Step 3: Indulge in Chocolate and Fight Cancer
You may already know that dark chocolate has been shown to lower blood pressure, decrease cholesterol, and even improve blood flow to your brain. Now, a new animal study suggests that eating cocoa, the raw material in chocolate, may help prevent colon cancer. Apoptosis is natural process in which your body eliminates unhealthy cells. Compounds in cocoa known as flavonoids may assist in the apoptosis process, destroying cancer cells.
You can get your cocoa in two forms. One option is to eat no more than 20 grams, or about one-fifth of a chocolate bar, twice a week. Be sure it’s dark chocolate that’s 70% cocoa content or more. The other option is to take Cocoawell, a supplement that contains the antioxidant equivalent of 8 bars of dark chocolate, without any of the sugar, fat or calories.
Step 4: Burn Calorie Without Stepping Foot in a Gym
There are two simple things you can do to burn calories without going anywhere near a gym. First: Take a stand! Next time you’re on the bus, at work, waiting for an appointment, or folding laundry, try standing up instead of sitting. You’ll burn an extra 50 calories an hour.
And here’s a fun one: try using someone else’s bathroom. Of course, nobody likes sitting on a stranger’s toilet, so by squatting, you’ll not only be working important core and leg muscles, you’ll also burn up to 140 calories a day.
In addition to regular exercise and eating right, it’s important to monitor the physical signs of your health. Here are four quick health checks for the lazy girl in us of all.
Test 1: Check Your Tongue
Check your tongue in the mirror. If you notice a white, yellow or orange coating, it could indicate acid reflux, which, in severe cases, can lead to esophageal cancer.
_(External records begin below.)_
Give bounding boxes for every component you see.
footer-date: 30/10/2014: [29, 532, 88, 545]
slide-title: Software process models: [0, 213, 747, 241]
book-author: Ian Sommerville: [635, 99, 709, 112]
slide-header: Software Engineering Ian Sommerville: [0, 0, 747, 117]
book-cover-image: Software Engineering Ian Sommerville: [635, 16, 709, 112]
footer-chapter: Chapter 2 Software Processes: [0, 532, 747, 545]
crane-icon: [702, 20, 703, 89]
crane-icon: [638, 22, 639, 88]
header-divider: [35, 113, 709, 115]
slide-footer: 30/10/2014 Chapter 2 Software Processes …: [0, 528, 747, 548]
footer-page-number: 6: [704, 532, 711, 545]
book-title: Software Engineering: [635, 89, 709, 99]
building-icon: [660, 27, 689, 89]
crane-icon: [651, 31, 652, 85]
Normally, a one-way valve at the bottom of your esophagus makes sure that whatever food or drink goes down doesn't come back up, but acid reflux occurs when this valve opens spontaneously and the acids in your stomach flows up into your throat, causing damage. To treat acid reflux before it reaches dangerous levels, try over-the-counter antacids and avoid acidic and spicy foods. For more on fighting acid reflux, click here.
Test 2: Check Your Nails
If you notice white horizontal stripes on your unpainted nails, it could indicate kidney disease. Healthy kidneys filter waste from the blood but leave vital protein. Impaired kidneys may fail to separate the protein from the wastes, harming your body. If the bands on your fingernails are not caused by injury and are accompanied by fatigue, this could be a sign of protein deficiency and you should see a doctor for a urine test.
Test 3: Check Your Eyelids
Pull down your lower eyelid and look in the mirror. If you notice little bumps inside the eyelid that look like cobblestones, it’s a telltale sign of allergies. Some of the most common culprits are dust, pet dander, and mold. To combat allergies, try using a HEPA filter in your home and keeping your beloved pooches and kitties out of your bedroom – or, at least, off the bed.
Test 4: Check Your Elbows and Knees
If you spot an itchy or blistery rash on your elbows or knees, it could mean you have Celiac disease. If so, your body is treating the gluten in wheat and other grains as an invader and reacting with this inflammation, which can also appear on your bottom. The rash affects 10 to 15% of people with Celiac disease. If you notice it, try giving up gluten for a period of time, then follow up with your doctor.